0

I was wondering if anyone can recommend app.config settings for map and reduce Javascript VM pools?

My current setup consists of two (2) Amazon EC2 m1.medium instanes in the cluster. Each server has a single CPU with ~4GB of RAM. My ring size is set to 64 partitions, with 8 JS VMs for map phases, 16 JS VMs for reduce, and 2 for hooks. I am planning on adding another instance on the cluster, to make it 3, but I'm trying to stretch as much as possible until then.

I recently encountered high wait times for queries on a set of a few thousand records (the query was to fetch the most recent 25 news feeds from a bucket of articles), resulting in timeouts. As a workaround, I passed "reduce_phase_only_1" as an argument. My query was structured as follows:

1) 2i index search 2) map phase to filter out deleted articles 3) reduce phase to sort on creation time (this is where i added reduce_phase_only_1 arg) 4) reduce phase to slice the top of results

Anyone know how to alleviate the bottleneck?

Cheers,

-Victor

Vic
  • 53
  • 5

1 Answers1

2

Your Map phase functions are going to execute in parallel close to the data while the reduce phase generally runs iteratively on a single node using a single VM. You should therefore increase the number of VMs in the pool for map phases and reduce the pool size for Reduce phases. This has been described in greater detail here.

I would also recommend not using the reduce_phase_only_1 flag as it will allow you to pre-reduce if volumes grow, although this will result in a number of reduce phase functions running in parallel, which will require a larger pool size. You could also merge your two reduce phase functions into one and at each stage sort before cutting excessive results.

MapReduce is a flexible way to query your data, but also quite expensive, especially compared to direct key access. It is therefore best suited for batch type jobs where you can control the level of concurrency and the amount of load you put on the system through MapReduce. It is generally not recommended to use it to serve user driven queries as it can overload the cluster if there is a spike in traffic.
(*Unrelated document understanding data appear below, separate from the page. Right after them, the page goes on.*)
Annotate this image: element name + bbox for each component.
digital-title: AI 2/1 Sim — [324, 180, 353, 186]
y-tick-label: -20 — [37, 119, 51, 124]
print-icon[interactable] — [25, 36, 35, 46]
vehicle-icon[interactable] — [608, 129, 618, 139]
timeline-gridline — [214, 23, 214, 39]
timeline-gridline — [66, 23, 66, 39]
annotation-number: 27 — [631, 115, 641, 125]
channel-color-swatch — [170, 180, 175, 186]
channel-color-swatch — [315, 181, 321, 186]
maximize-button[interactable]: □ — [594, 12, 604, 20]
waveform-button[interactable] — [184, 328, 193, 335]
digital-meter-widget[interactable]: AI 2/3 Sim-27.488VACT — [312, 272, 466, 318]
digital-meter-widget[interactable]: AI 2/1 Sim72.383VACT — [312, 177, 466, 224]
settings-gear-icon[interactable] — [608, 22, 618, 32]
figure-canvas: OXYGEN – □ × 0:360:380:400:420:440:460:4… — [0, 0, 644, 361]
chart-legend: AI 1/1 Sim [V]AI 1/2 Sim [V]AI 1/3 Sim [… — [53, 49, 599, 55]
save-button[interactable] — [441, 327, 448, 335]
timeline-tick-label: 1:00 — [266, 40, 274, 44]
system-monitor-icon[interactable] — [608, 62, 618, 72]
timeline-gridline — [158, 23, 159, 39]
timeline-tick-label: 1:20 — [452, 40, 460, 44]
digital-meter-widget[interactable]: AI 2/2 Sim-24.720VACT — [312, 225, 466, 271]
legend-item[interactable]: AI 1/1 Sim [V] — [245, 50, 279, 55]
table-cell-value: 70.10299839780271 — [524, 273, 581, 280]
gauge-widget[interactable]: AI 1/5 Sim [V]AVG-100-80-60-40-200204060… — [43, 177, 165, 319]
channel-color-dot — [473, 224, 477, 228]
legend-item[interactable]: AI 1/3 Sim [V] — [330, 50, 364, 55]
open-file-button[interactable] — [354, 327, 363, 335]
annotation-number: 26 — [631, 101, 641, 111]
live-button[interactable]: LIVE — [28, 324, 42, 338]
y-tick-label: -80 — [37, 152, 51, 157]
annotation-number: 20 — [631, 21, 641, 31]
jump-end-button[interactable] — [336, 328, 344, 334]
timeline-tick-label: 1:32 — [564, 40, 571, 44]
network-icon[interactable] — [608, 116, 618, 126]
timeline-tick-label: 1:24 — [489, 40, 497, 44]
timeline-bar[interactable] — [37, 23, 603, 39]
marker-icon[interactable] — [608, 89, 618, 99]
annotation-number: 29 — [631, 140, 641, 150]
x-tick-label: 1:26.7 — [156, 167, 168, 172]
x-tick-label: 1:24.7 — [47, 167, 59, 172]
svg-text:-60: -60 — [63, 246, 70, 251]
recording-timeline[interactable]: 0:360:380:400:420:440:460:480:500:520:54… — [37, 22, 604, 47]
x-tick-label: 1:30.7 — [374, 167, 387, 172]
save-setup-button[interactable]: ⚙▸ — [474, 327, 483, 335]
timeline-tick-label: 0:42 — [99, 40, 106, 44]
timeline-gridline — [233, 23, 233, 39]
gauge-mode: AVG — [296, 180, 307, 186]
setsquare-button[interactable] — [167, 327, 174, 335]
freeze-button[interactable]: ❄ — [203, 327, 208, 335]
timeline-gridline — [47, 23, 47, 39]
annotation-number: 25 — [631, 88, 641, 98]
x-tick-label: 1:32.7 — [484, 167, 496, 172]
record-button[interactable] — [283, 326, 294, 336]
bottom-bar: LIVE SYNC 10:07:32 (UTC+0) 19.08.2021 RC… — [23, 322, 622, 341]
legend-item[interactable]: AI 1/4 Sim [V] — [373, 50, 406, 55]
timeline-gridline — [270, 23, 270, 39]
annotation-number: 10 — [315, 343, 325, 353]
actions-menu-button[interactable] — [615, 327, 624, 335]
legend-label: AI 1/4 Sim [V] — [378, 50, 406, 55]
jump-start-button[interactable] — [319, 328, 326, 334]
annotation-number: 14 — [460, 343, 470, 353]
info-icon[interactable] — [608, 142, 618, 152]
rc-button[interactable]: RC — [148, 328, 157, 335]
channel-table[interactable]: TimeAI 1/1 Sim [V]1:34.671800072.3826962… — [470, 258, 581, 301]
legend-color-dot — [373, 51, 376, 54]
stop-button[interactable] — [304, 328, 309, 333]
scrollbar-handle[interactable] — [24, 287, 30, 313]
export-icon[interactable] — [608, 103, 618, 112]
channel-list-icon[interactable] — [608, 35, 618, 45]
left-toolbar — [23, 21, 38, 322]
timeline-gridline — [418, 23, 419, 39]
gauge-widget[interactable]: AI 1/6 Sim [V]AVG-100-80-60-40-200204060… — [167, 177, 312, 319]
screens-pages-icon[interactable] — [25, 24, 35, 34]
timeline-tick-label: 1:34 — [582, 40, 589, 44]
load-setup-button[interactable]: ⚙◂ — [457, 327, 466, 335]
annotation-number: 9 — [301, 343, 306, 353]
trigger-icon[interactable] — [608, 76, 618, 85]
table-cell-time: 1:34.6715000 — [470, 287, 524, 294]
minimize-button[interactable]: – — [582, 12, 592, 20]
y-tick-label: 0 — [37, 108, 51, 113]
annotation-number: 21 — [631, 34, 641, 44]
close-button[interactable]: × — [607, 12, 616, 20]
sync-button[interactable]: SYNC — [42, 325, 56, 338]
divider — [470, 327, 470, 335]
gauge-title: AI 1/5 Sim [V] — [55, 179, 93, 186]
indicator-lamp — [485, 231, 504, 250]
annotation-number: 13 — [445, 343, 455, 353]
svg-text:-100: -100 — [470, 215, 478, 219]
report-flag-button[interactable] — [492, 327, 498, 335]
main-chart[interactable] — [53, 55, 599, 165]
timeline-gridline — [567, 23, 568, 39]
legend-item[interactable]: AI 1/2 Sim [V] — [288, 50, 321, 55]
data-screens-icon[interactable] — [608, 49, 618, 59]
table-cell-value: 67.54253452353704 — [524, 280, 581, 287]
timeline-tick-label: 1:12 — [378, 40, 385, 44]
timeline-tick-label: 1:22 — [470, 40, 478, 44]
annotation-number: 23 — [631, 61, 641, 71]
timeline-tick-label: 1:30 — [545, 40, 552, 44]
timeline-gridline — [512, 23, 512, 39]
Instead of generating the appropriate data for every request, it is very common to de-normalise and pre-compute data when using Riak. In your case you might be able to keep lists of news in separate summary objects and update these as news are inserted, deleted or updated. This adds a bit more work when inserting, but will make reads much more efficient and scalable as it can be served through a single GET request rather than a MapReduce job. If you have a read heavy application this is often a very good design.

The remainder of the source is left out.